- Pitcher
- Born: August 13, 1969 (age 56) Miami Beach, Florida, U.S.
- Batted: RightThrew: Right

MLB debut
- August 2, 1990, for the Chicago White Sox

Last MLB appearance
- May 18, 2000, for the Florida Marlins

MLB statistics
- Win–loss record: 107–87
- Earned run average: 3.74
- Strikeouts: 1,252
- Stats at Baseball Reference

Teams
- Chicago White Sox (1990–1996); Florida Marlins (1997, 1999–2000);

Career highlights and awards
- World Series champion (1997); Golden Spikes Award (1990); Dick Howser Trophy (1990);

= Alex Fernandez (baseball) =

American baseball player (born 1969)

Alexander Fernandez (born August 13, 1969) is an American former professional baseball pitcher. He pitched for the Chicago White Sox (1990–96) and Florida Marlins (1997, 1999–2000) in his 11-year Major League Baseball career. He was a member of the Florida Marlins when they won their first-ever World Series championship. After pitching the entire regular season for the Marlins, Fernandez was on the 1997 postseason roster for the NLDS and NLCS. However, due to a shoulder injury, he was unavailable during the World Series. Fernandez retired in 2001, citing shoulder problems that were incurred in the 1997 postseason.

On April 10 of that 1997 season, against the Chicago Cubs at Wrigley Field, Fernandez had a no-hitter broken up with one out in the ninth on a Dave Hansen single (the ball going under Fernandez' glove and under his right leg), the only hit Fernandez would allow in defeating the Cubs 1-0. The no-hitter would have been the first pitched against the Cubs since Sandy Koufax's perfect game in 1965.

Fernandez was born in Miami Beach, Florida in 1969. He attended Monsignor Edward Pace High School in Miami Gardens, FL. In 1990, Fernandez won the Dick Howser Trophy for National College Baseball player of the year while pitching at Miami-Dade Community College (MDCC). He previously played at the University of Miami before transferring to MDCC to be eligible to enter the Baseball Major League Draft.

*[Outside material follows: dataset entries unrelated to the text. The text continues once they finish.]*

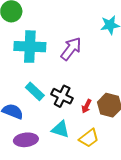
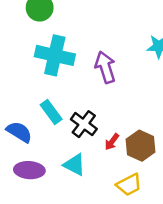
purple arrow: (71, 49) -> (105, 67), turned -65
yellow trapezoid: (89, 138) -> (129, 185), moved

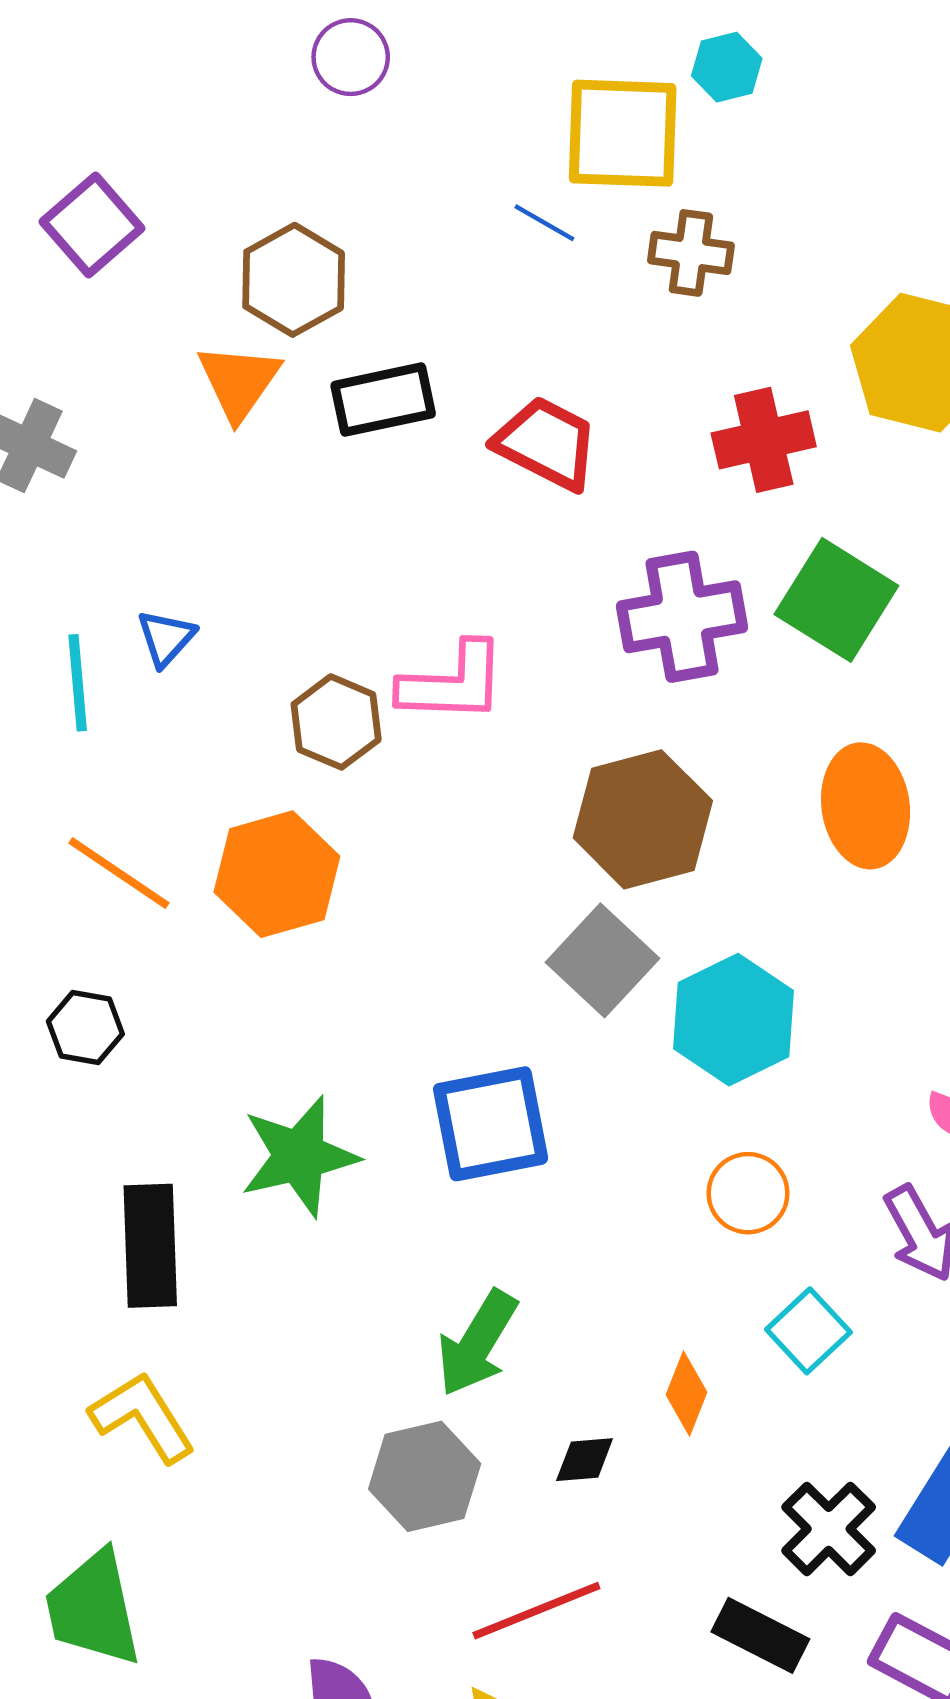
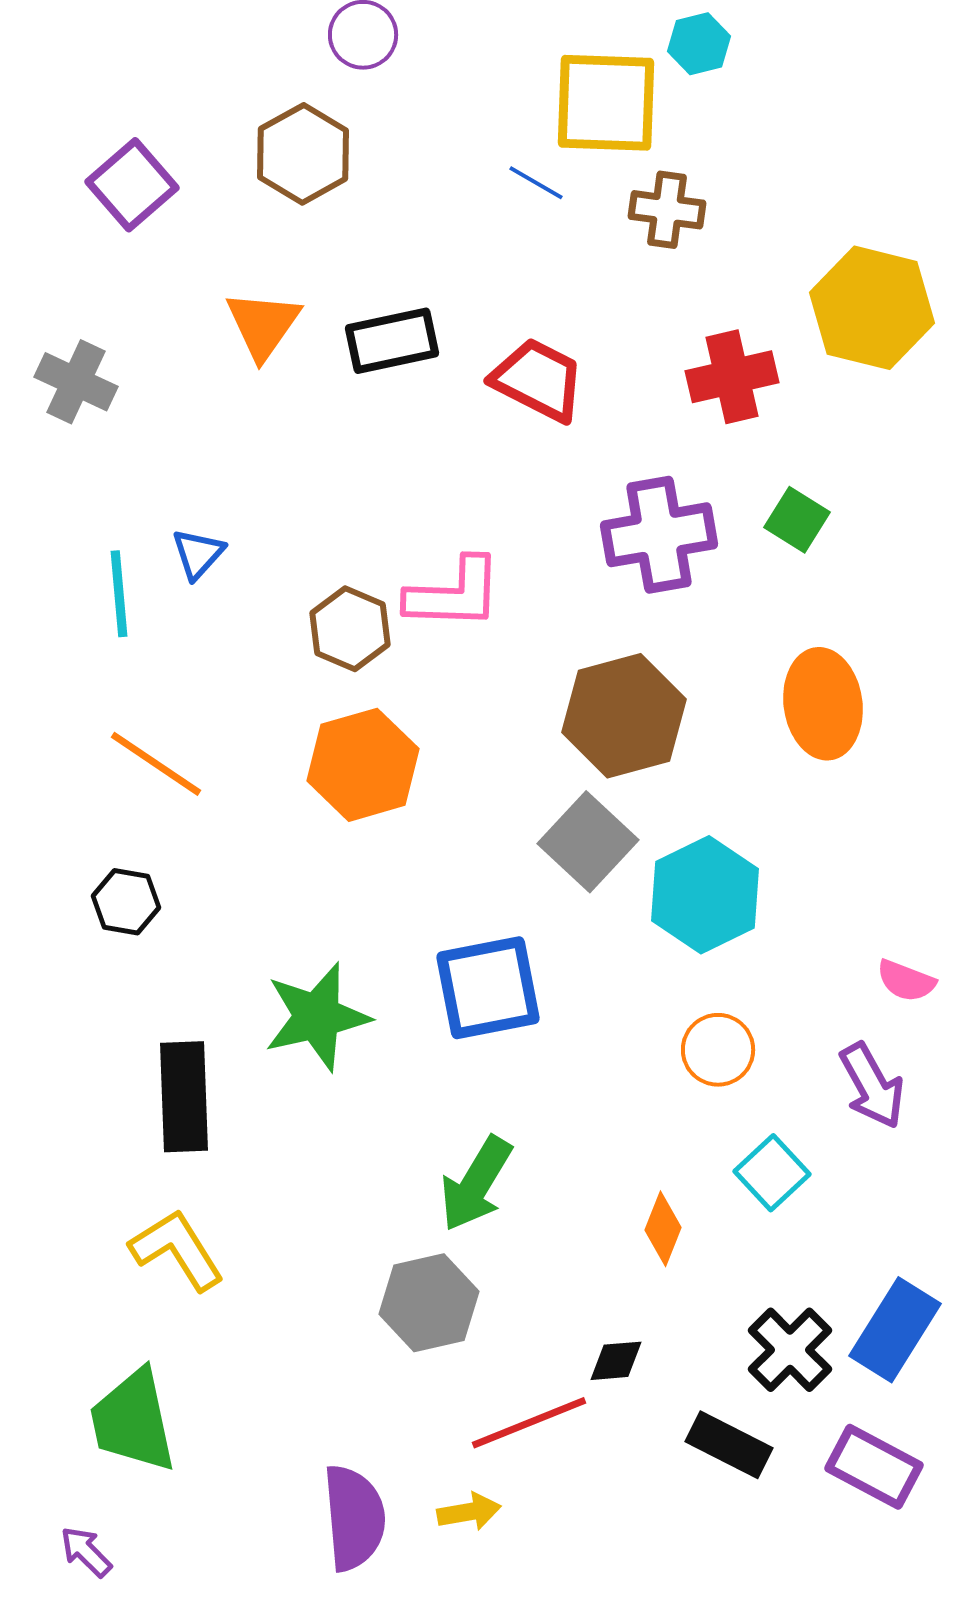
brown hexagon: (294, 280) -> (303, 154), moved
green square: (836, 600) -> (797, 520), size x0.6
orange hexagon: (277, 874) -> (363, 765), moved
black diamond: (585, 1460) -> (616, 1361), moved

Going on a different path after retiring from baseball, Fernandez is involved in radio and becoming active in politics in his hometown of Miami Beach, where he campaigned for and helped elect its mayor. He is the former director of baseball operations at Archbishop McCarthy High School in Southwest Ranches, Florida.

Fernandez was inducted into the Hispanic Heritage Baseball Museum Hall of Fame on September 13, 2008. The induction took place during a pregame ceremony before a Florida Marlins vs Washington Nationals game at Dolphin Stadium in Miami, Florida.